In view of the problems existing in the ESE development of the transportation network of BTH urban agglomeration, this study puts forward some suggestions for the sustainable development of the future transportation network of different cities in BTH urban agglomeration. For the cities around Beijing, Tianjin, and Tangshan, while ensuring the regional ecological environment, it is necessary to strengthen the driving role of transportation network on regional economic and social development, speed up the construction of transportation infrastructure, and create a convenient commuter circle around Beijing and Tianjin.

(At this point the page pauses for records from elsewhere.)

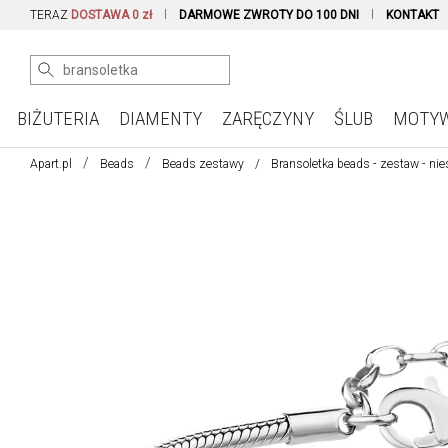
TERAZ
DOSTAWA 0 zł
DARMOWE ZWROTY DO 100 DNI
KONTAKT
BIŻUTERIA
DIAMENTY
ZARĘCZYNY
ŚLUB
MOTY
Apart.pl
Beads
Beads zestawy
Bransoletka beads - zestaw - ni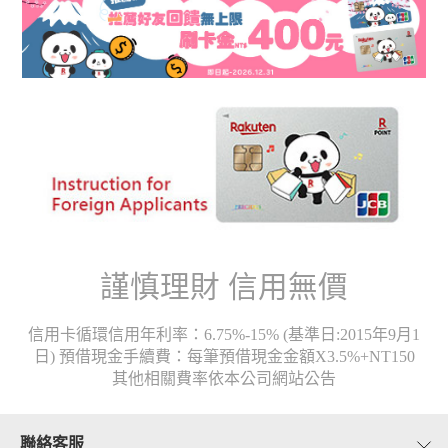
【公告】2026年一般消費定義公告（樂翔卡除外）
2025-10-13
【公告】全真概念健康事業股份有限公司倒閉爭議帳款申請流程
2025-9-24
【公告】「樂天 JCB 玫瑰金卡」停止發行公告
2025-7-17
【公告】樂天信用卡「一般消費項目及回饋項目」公告排除之消費項目
2025-3-13
謹慎理財 信用無價
【公告】樂天桃猿卡（JCB女孩卡）停發公告
2025-3-5
信用卡循環信用年利率：6.75%-15% (基準日:2015年9月1
【公告】台灣樂天信用卡約定條款異動公告
日) 預借現金手續費：每筆預借現金金額X3.5%+NT150
其他相關費率依本公司網站公告
2024-10-9
【公告】分期產品提前清償違約金收取方式變更公告
聯絡客服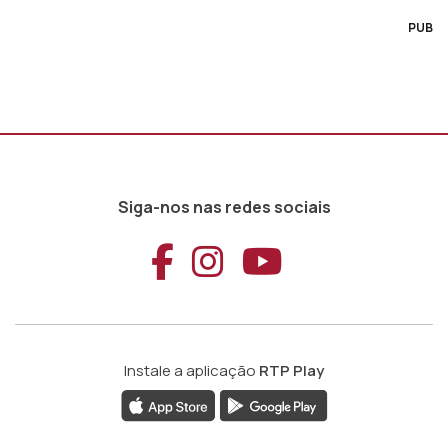
PUB
Siga-nos nas redes sociais
Aceder ao Faceb
Aceder ao Ins
Aceder ao
Instale a aplicação
RTP Play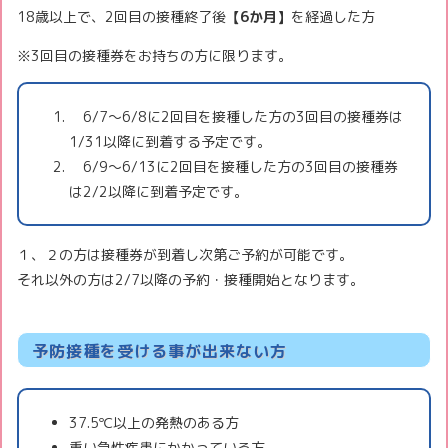
18歳以上で、2回目の接種終了後
【6か月】
を経過した方
※3回目の接種券をお持ちの方に限ります。
6/7〜6/8に2回目を接種した方の3回目の接種券は
1/31以降に到着する予定です。
6/9〜6/13に2回目を接種した方の3回目の接種券
は2/2以降に到着予定です。
１、２の方は接種券が到着し次第ご予約が可能です。
それ以外の方は2/7以降の予約・接種開始となります。
予防接種を受ける事が出来ない方
37.5℃以上の発熱のある方
重い急性疾患にかかっている方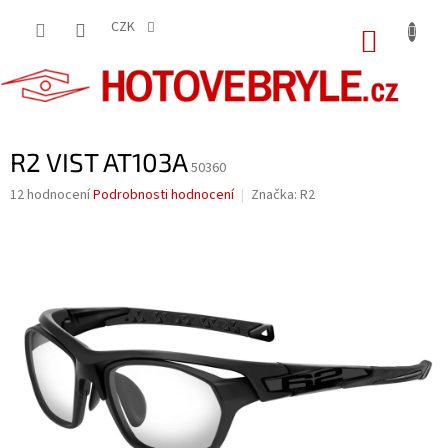
Přejít
na
CZK
NÁKUP
obsah
KOŠÍK
R2 VIST AT103A
50360
Průměrné
12 hodnocení
Podrobnosti hodnocení
Značka:
R2
hodnocení
produktu
je
4,1
z
5
hvězdiček.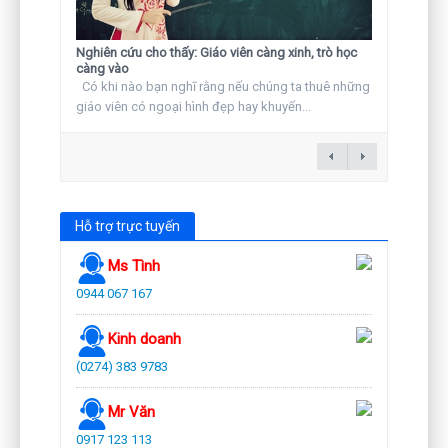
Nghiên cứu cho thấy: Giáo viên càng xinh, trò học
càng vào
Có khi nào bạn nghĩ rằng nếu chúng ta thuê những
giáo viên có ngoại hình đẹp hay khuyến...
Hỗ trợ trực tuyến
Ms Tình
0944 067 167
Kinh doanh
(0274) 383 9783
Mr Văn
0917 123 113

As the core of BTH urban agglomeration, Beijing and Tianjin need to strengthen the radiation role of surrounding cities and transfer some urban functions to the surrounding cities. For Shijiazhuang, the social impact of the transportation network is relatively weak, so we need to focus on the function of the provincial capital, formulate and implement the talent introduction policy, increase the employment in the transportation industry, and promote the urbanization process. For Handan, we need to summarize the problems existing in the development of transportation network, strengthen environmental governance, promote the revitalization of regional transportation industry, and revive regional economy.